__Required work__. Return the listing that follows exactly, with no pictures included.
%%
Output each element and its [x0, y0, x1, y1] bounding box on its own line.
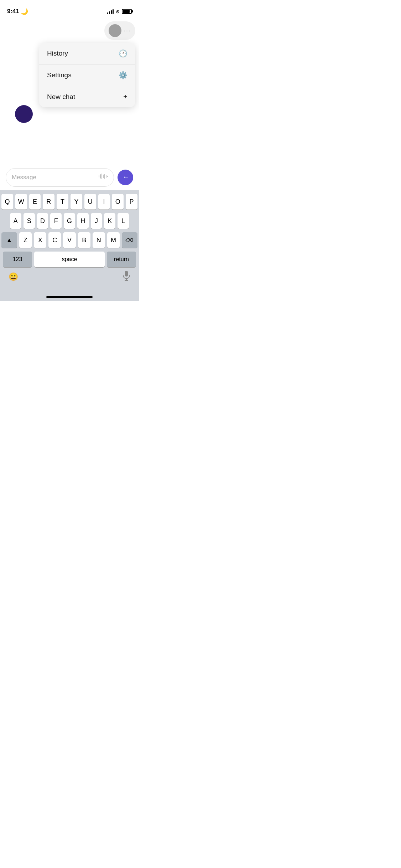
key-a[interactable]: A	[10, 213, 21, 229]
svg-rect-1	[100, 174, 101, 179]
keyboard: Q W E R T Y U I O P A S D F G H J K L ▲	[0, 190, 139, 301]
status-icons: ⊗	[107, 9, 132, 14]
svg-rect-7	[125, 271, 128, 277]
key-z[interactable]: Z	[19, 232, 32, 248]
message-input[interactable]	[12, 174, 95, 181]
time-label: 9:41	[7, 8, 19, 15]
key-x[interactable]: X	[34, 232, 46, 248]
key-p[interactable]: P	[126, 194, 137, 210]
key-s[interactable]: S	[24, 213, 35, 229]
emoji-key[interactable]: 😀	[9, 272, 18, 281]
key-w[interactable]: W	[15, 194, 27, 210]
new-chat-label: New chat	[47, 93, 75, 101]
return-key[interactable]: return	[107, 252, 136, 267]
input-area: ↑	[0, 165, 139, 190]
moon-icon: 🌙	[21, 8, 28, 15]
key-f[interactable]: F	[50, 213, 62, 229]
svg-rect-4	[104, 174, 105, 179]
history-icon: 🕐	[119, 49, 127, 58]
message-input-wrapper	[6, 168, 114, 187]
svg-rect-0	[99, 175, 99, 177]
key-c[interactable]: C	[48, 232, 61, 248]
plus-icon: +	[123, 93, 127, 101]
dropdown-menu: History 🕐 Settings ⚙️ New chat +	[39, 43, 135, 107]
key-e[interactable]: E	[29, 194, 41, 210]
backspace-key[interactable]: ⌫	[122, 232, 137, 248]
key-d[interactable]: D	[37, 213, 48, 229]
gear-icon: ⚙️	[119, 71, 127, 79]
svg-rect-2	[101, 174, 102, 179]
keyboard-row-2: A S D F G H J K L	[1, 213, 137, 229]
keyboard-row-1: Q W E R T Y U I O P	[1, 194, 137, 210]
key-t[interactable]: T	[57, 194, 68, 210]
status-time: 9:41 🌙	[7, 8, 28, 15]
menu-item-history[interactable]: History 🕐	[39, 43, 135, 64]
space-key[interactable]: space	[34, 252, 105, 267]
svg-rect-3	[103, 175, 104, 178]
key-i[interactable]: I	[98, 194, 110, 210]
key-j[interactable]: J	[91, 213, 102, 229]
wifi-icon: ⊗	[116, 9, 120, 14]
key-v[interactable]: V	[63, 232, 75, 248]
keyboard-row-3: ▲ Z X C V B N M ⌫	[1, 232, 137, 248]
send-arrow-icon: ↑	[121, 175, 130, 179]
key-u[interactable]: U	[84, 194, 96, 210]
settings-label: Settings	[47, 71, 72, 79]
waveform-icon	[99, 173, 108, 182]
history-label: History	[47, 50, 68, 57]
menu-item-settings[interactable]: Settings ⚙️	[39, 64, 135, 86]
send-button[interactable]: ↑	[118, 170, 133, 185]
menu-item-new-chat[interactable]: New chat +	[39, 86, 135, 107]
key-k[interactable]: K	[104, 213, 115, 229]
key-y[interactable]: Y	[71, 194, 82, 210]
avatar-button[interactable]: ···	[104, 21, 135, 40]
menu-container: ··· History 🕐 Settings ⚙️ New chat +	[39, 21, 135, 107]
key-b[interactable]: B	[78, 232, 90, 248]
key-l[interactable]: L	[118, 213, 129, 229]
number-key[interactable]: 123	[3, 252, 32, 267]
dots-icon: ···	[124, 27, 131, 35]
dark-circle-button[interactable]	[15, 105, 33, 123]
keyboard-row-4: 123 space return	[1, 252, 137, 267]
svg-rect-5	[106, 175, 106, 178]
key-r[interactable]: R	[43, 194, 54, 210]
svg-rect-6	[107, 176, 108, 177]
key-o[interactable]: O	[112, 194, 124, 210]
signal-icon	[107, 9, 114, 14]
avatar-circle	[109, 24, 121, 37]
key-q[interactable]: Q	[1, 194, 13, 210]
key-m[interactable]: M	[107, 232, 120, 248]
microphone-key[interactable]	[123, 271, 130, 283]
key-n[interactable]: N	[93, 232, 105, 248]
keyboard-emoji-bar: 😀	[0, 269, 139, 286]
home-indicator	[46, 296, 93, 298]
key-g[interactable]: G	[64, 213, 75, 229]
shift-key[interactable]: ▲	[1, 232, 17, 248]
battery-icon	[122, 9, 132, 14]
status-bar: 9:41 🌙 ⊗	[0, 0, 139, 18]
key-h[interactable]: H	[77, 213, 89, 229]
%%
__Exercise answer__.
Output each element and its [x0, y0, x1, y1] bounding box on its own line.
key-a[interactable]: A	[10, 213, 21, 229]
svg-rect-1	[100, 174, 101, 179]
keyboard: Q W E R T Y U I O P A S D F G H J K L ▲	[0, 190, 139, 301]
status-icons: ⊗	[107, 9, 132, 14]
svg-rect-7	[125, 271, 128, 277]
key-z[interactable]: Z	[19, 232, 32, 248]
message-input[interactable]	[12, 174, 95, 181]
time-label: 9:41	[7, 8, 19, 15]
key-x[interactable]: X	[34, 232, 46, 248]
key-p[interactable]: P	[126, 194, 137, 210]
key-s[interactable]: S	[24, 213, 35, 229]
emoji-key[interactable]: 😀	[9, 272, 18, 281]
key-w[interactable]: W	[15, 194, 27, 210]
new-chat-label: New chat	[47, 93, 75, 101]
return-key[interactable]: return	[107, 252, 136, 267]
input-area: ↑	[0, 165, 139, 190]
moon-icon: 🌙	[21, 8, 28, 15]
key-f[interactable]: F	[50, 213, 62, 229]
svg-rect-4	[104, 174, 105, 179]
history-icon: 🕐	[119, 49, 127, 58]
message-input-wrapper	[6, 168, 114, 187]
svg-rect-0	[99, 175, 99, 177]
key-c[interactable]: C	[48, 232, 61, 248]
plus-icon: +	[123, 93, 127, 101]
dropdown-menu: History 🕐 Settings ⚙️ New chat +	[39, 43, 135, 107]
key-e[interactable]: E	[29, 194, 41, 210]
backspace-key[interactable]: ⌫	[122, 232, 137, 248]
key-d[interactable]: D	[37, 213, 48, 229]
gear-icon: ⚙️	[119, 71, 127, 79]
svg-rect-2	[101, 174, 102, 179]
keyboard-row-2: A S D F G H J K L	[1, 213, 137, 229]
keyboard-row-1: Q W E R T Y U I O P	[1, 194, 137, 210]
key-t[interactable]: T	[57, 194, 68, 210]
status-time: 9:41 🌙	[7, 8, 28, 15]
menu-item-history[interactable]: History 🕐	[39, 43, 135, 64]
space-key[interactable]: space	[34, 252, 105, 267]
svg-rect-3	[103, 175, 104, 178]
key-i[interactable]: I	[98, 194, 110, 210]
key-j[interactable]: J	[91, 213, 102, 229]
wifi-icon: ⊗	[116, 9, 120, 14]
key-v[interactable]: V	[63, 232, 75, 248]
keyboard-row-3: ▲ Z X C V B N M ⌫	[1, 232, 137, 248]
send-arrow-icon: ↑	[121, 175, 130, 179]
key-u[interactable]: U	[84, 194, 96, 210]
settings-label: Settings	[47, 71, 72, 79]
waveform-icon	[99, 173, 108, 182]
history-label: History	[47, 50, 68, 57]
menu-item-settings[interactable]: Settings ⚙️	[39, 64, 135, 86]
send-button[interactable]: ↑	[118, 170, 133, 185]
menu-item-new-chat[interactable]: New chat +	[39, 86, 135, 107]
key-k[interactable]: K	[104, 213, 115, 229]
key-y[interactable]: Y	[71, 194, 82, 210]
avatar-button[interactable]: ···	[104, 21, 135, 40]
menu-container: ··· History 🕐 Settings ⚙️ New chat +	[39, 21, 135, 107]
key-b[interactable]: B	[78, 232, 90, 248]
key-l[interactable]: L	[118, 213, 129, 229]
number-key[interactable]: 123	[3, 252, 32, 267]
dots-icon: ···	[124, 27, 131, 35]
dark-circle-button[interactable]	[15, 105, 33, 123]
keyboard-row-4: 123 space return	[1, 252, 137, 267]
svg-rect-5	[106, 175, 106, 178]
key-r[interactable]: R	[43, 194, 54, 210]
svg-rect-6	[107, 176, 108, 177]
key-o[interactable]: O	[112, 194, 124, 210]
signal-icon	[107, 9, 114, 14]
avatar-circle	[109, 24, 121, 37]
key-q[interactable]: Q	[1, 194, 13, 210]
key-m[interactable]: M	[107, 232, 120, 248]
microphone-key[interactable]	[123, 271, 130, 283]
key-n[interactable]: N	[93, 232, 105, 248]
keyboard-emoji-bar: 😀	[0, 269, 139, 286]
home-indicator	[46, 296, 93, 298]
key-g[interactable]: G	[64, 213, 75, 229]
shift-key[interactable]: ▲	[1, 232, 17, 248]
battery-icon	[122, 9, 132, 14]
status-bar: 9:41 🌙 ⊗	[0, 0, 139, 18]
key-h[interactable]: H	[77, 213, 89, 229]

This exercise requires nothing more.